Commencez par acheminer tout ce qui se trouve au-dessus de la ligne de décision publiée et par échantillonner en dessous, puis ajustez en fonction de vos propres chiffres de précision plutôt que sur une recommandation de fournisseur. Votre mix de contenus détermine le bon seuil, et une plateforme pleine d'illustrations nécessite une ligne différente de celle d'une plateforme remplie de photos d'actualités.
Comment gérons-nous les recours ?
Demandez le fichier d'origine. La plupart des recours aboutissent grâce à des utilisateurs dont la vraie photo a été recomprimée lors de la mise en ligne, et la revérification de la source résout généralement le problème en une seule étape. Enregistrez le résultat, car les données de recours constituent le signal le plus rapide indiquant qu'un seuil a dérivé.
Faut-il indiquer aux utilisateurs qu'une image a été signalée par un détecteur ?
Leur faire savoir qu'une vérification a eu lieu est équitable et de plus en plus attendu. Publier le seuil exact ne l'est pas, car cela fournit une cible d'évasion à quiconque souhaite tester l'outil. Indiquez que des signaux automatisés guident la révision et qu'une personne prend chaque décision.
Est-ce que cela fonctionne pour la vidéo ?
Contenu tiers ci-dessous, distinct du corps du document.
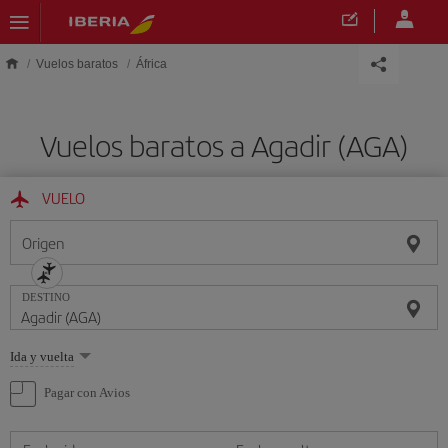
Saltar al contenido principal
Vuelos baratos
África
Vuelos baratos a Agadir (AGA)
VUELO
Origen
DESTINO
Seleccione
Ida y vuelta
una
opción
Pagar con Avios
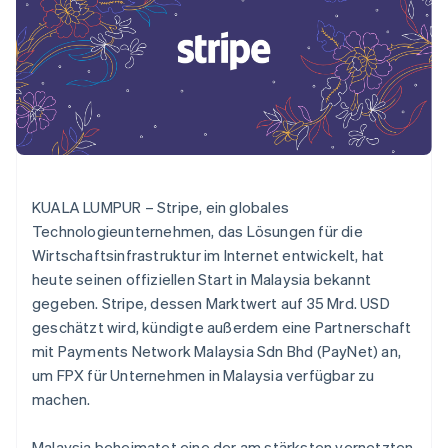
Data Pipeline
Geldmanagement
Marktplatz auf
Zugriff auf mehr als
Datensynchronisierung
Produkt-Roadmap
Plattformen
Grundlagen der
125
Stripe Sessions
SaaS
Abonnementverwaltung
Terminal
Karriere
Zahlungen vor Ort
Newsroom
So setzen Sie
Authorization
Stripe Press
nutzungsbasierte
Boost
Abrechnung um
Nach Branche
Optimierung der
Stablecoin-gestützte
Autorisierungsraten
Karten ausgeben: So
Link
KI-Unternehmen
Kontakt
geht´s
Beschleunigter
Creator Economy
Bereitstellung und
KUALA LUMPUR – Stripe, ein globales
Bezahlvorgang
Gaming
Verwaltung von
Sales-Team
Financial
Bewirtung, Reisen und
Technologieunternehmen, das Lösungen für die
Diensten mit Agenten
kontaktieren
Connections
Freizeit
Partner werden
Wirtschaftsinfrastruktur im Internet entwickelt, hat
Verbundene
Versicherungen
heute seinen offiziellen Start in Malaysia bekannt
Medien und
Finanzdaten
Unterhaltung
gegeben. Stripe, dessen Marktwert auf 35 Mrd. USD
Ressourcen
Gemeinnützige
geschätzt wird, kündigte außerdem eine Partnerschaft
Organisationen
mit Payments Network Malaysia Sdn Bhd (PayNet) an,
Fachdienstleistungen
App-Integrationen
Mehr
Öffentlicher Sektor
Code-Beispiele
um FPX für Unternehmen in Malaysia verfügbar zu
Product roadmap
Einzelhandel
Entwickler-Blog
machen.
Ausblick
API-Status
Radar
Malaysia beheimatet eine der am stärksten vernetzten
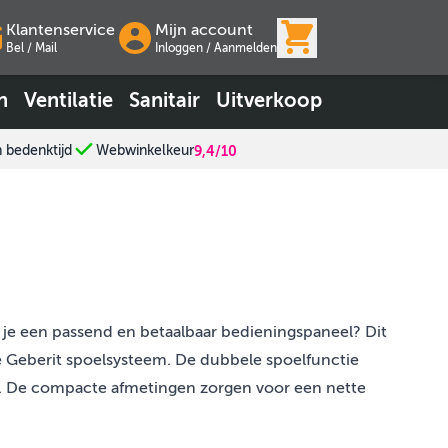
View cart, Wink
Klantenservice
Mijn account
Bel / Mail
Inloggen
/
Aanmelden
n
Ventilatie
Sanitair
Uitverkoop
n bedenktijd
Webwinkelkeur
9,4/10
je een passend en betaalbaar bedieningspaneel? Dit
de Geberit spoelsysteem. De dubbele spoelfunctie
ng. De compacte afmetingen zorgen voor een nette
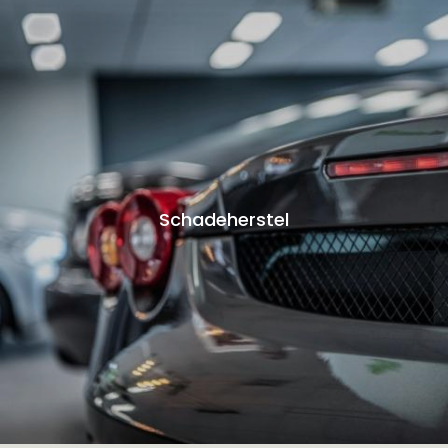
Schadeherstel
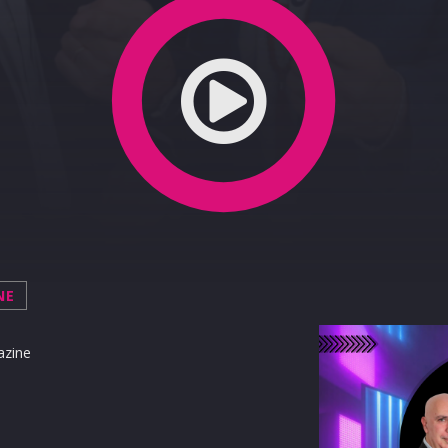
2023
NE
azine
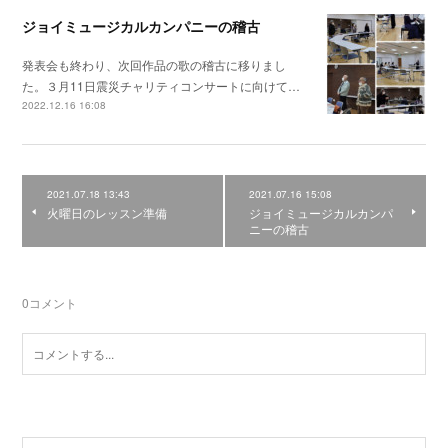
ジョイミュージカルカンパニーの稽古
発表会も終わり、次回作品の歌の稽古に移りまし
た。３月11日震災チャリティコンサートに向けて…
2022.12.16 16:08
2021.07.18 13:43
2021.07.16 15:08
火曜日のレッスン準備
ジョイミュージカルカンパ
ニーの稽古
0
コメント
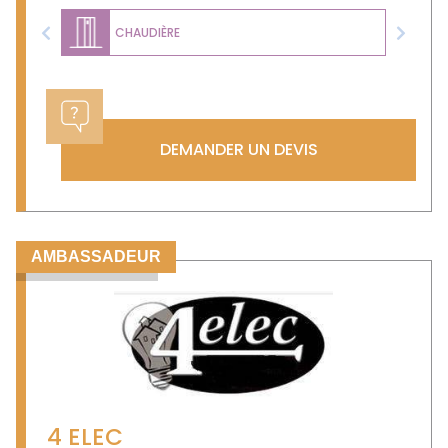
CHAUDIÈRE
Previous
Next
DEMANDER UN DEVIS
AMBASSADEUR
4 ELEC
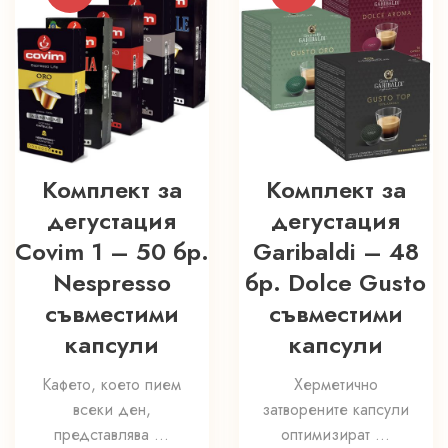
Комплект за
Комплект за
дегустация
дегустация
Covim 1 – 50 бр.
Garibaldi – 48
Nespresso
бр. Dolce Gusto
съвместими
съвместими
капсули
капсули
Кафето, което пием
Херметично
всеки ден,
затворените капсули
представлява ...
оптимизират ...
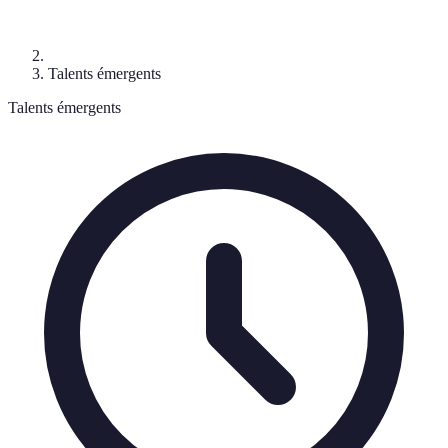
Talents émergents
Talents émergents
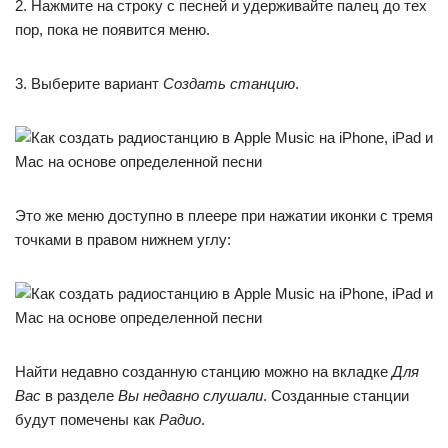
2. Нажмите на строку с песней и удерживайте палец до тех
пор, пока не появится меню.
3. Выберите вариант
Создать станцию
.
Это же меню доступно в плеере при нажатии иконки с тремя
точками в правом нижнем углу:
Найти недавно созданную станцию можно на вкладке
Для
Вас
в разделе
Вы недавно слушали
. Созданные станции
будут помечены как
Радио
.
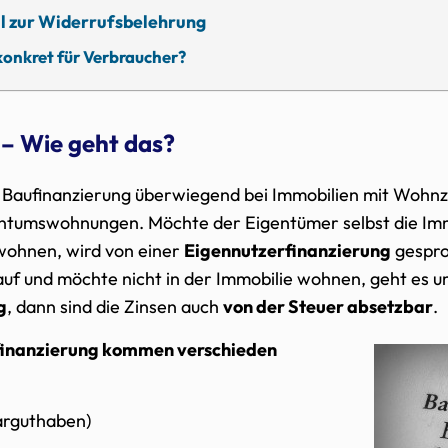
l zur Widerrufsbelehrung
onkret für Verbraucher?
 – Wie geht das?
e Baufinanzierung überwiegend bei Immobilien mit Wohnz
ntumswohnungen. Möchte der Eigentümer selbst die Immo
ohnen, wird von einer
Eigennutzerfinanzierung
gesproc
auf und möchte nicht in der Immobilie wohnen, geht es u
g
, dann sind die Zinsen auch
von der Steuer absetzbar
.
nfinanzierung kommen verschieden
arguthaben)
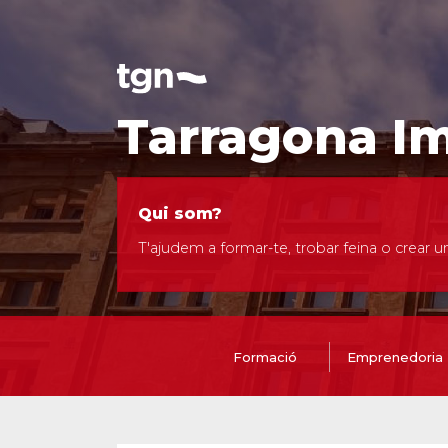
Tarragona I
Qui som?
T'ajudem a formar-te, trobar feina o crear 
Formació
Emprenedoria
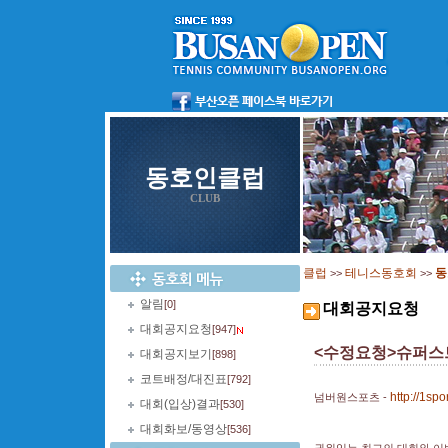
동호인클럽
CLUB
클럽
테니스동호회
동
>>
>>
알림
[0]
대회공지요청
대회공지요청
[947]
<수정요청>슈퍼스트
대회공지보기
[898]
코트배정/대진표
[792]
http://1spo
넘버원스포츠 -
대회(입상)결과
[530]
대회화보/동영상
[536]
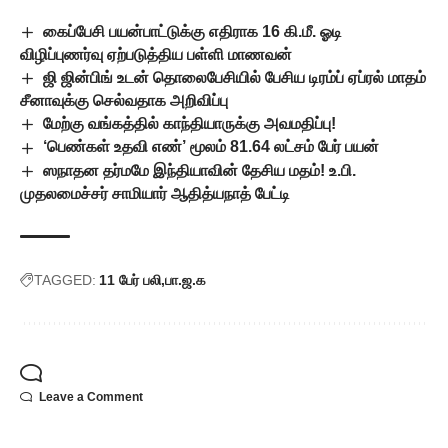
கைப்பேசி பயன்பாட்டுக்கு எதிராக 16 கி.மீ. ஓடி
விழிப்புணர்வு ஏற்படுத்திய பள்ளி மாணவன்
ஜி ஜின்பிங் உடன் தொலைபேசியில் பேசிய டிரம்ப் ஏப்ரல் மாதம்
சீனாவுக்கு செல்வதாக அறிவிப்பு
மேற்கு வங்கத்தில் காந்தியாருக்கு அவமதிப்பு!
‘பெண்கள் உதவி எண்’ மூலம் 81.64 லட்சம் பேர் பயன்
ஸநாதன தர்மமே இந்தியாவின் தேசிய மதம்! உ.பி.
முதலமைச்சர் சாமியார் ஆதித்யநாத் பேட்டி
TAGGED:
11 பேர் பலி
பா.ஜ.க
Leave a Comment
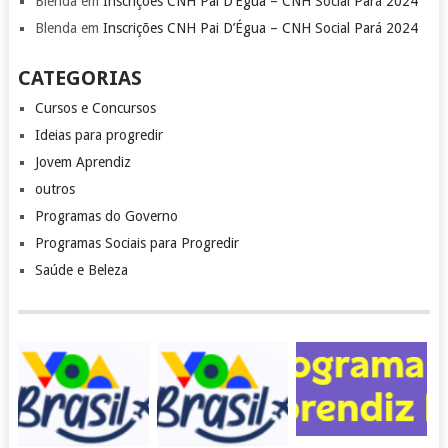
Blenda
em
Inscrições CNH Pai D’Égua – CNH Social Pará 2024
Blenda
em
Inscrições CNH Pai D’Égua – CNH Social Pará 2024
CATEGORIAS
Cursos e Concursos
Ideias para progredir
Jovem Aprendiz
outros
Programas do Governo
Programas Sociais para Progredir
Saúde e Beleza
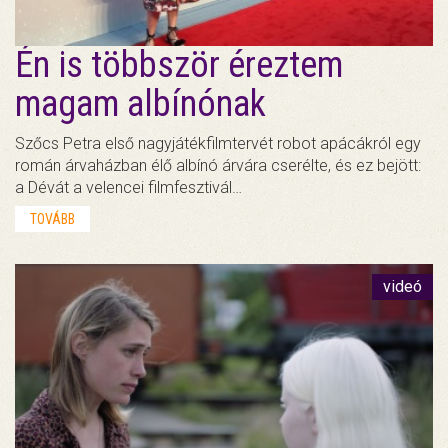
Én is többször éreztem
magam albínónak
Szőcs Petra első nagyjátékfilmtervét robot apácákról egy
román árvaházban élő albínó árvára cserélte, és ez bejött:
a Dévát a velencei filmfesztivál…
TOVÁBB
videó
Pas avec un détecteur d'images fixes. La vérification image par image d'une vidéo génère un volume énorme et passe à côté des artefacts temporels, qui constituent le signal le plus fort dans une vidéo manipulée. Traitez la vidéo comme un problème distinct nécessitant des outils distincts.
Qu'en est-il des images que nos propres utilisateurs génèrent légitimement ?
Préférez l'étiquetage à la suppression. Un champ de divulgation lors du téléchargement, soutenu par une vérification qui signale les cas non divulgués pour révision, vous offre une règle viable. Les utilisateurs qui respectent l'obligation d'étiquetage ne doivent jamais faire l'objet de sanctions, ce qui rend la politique défendable.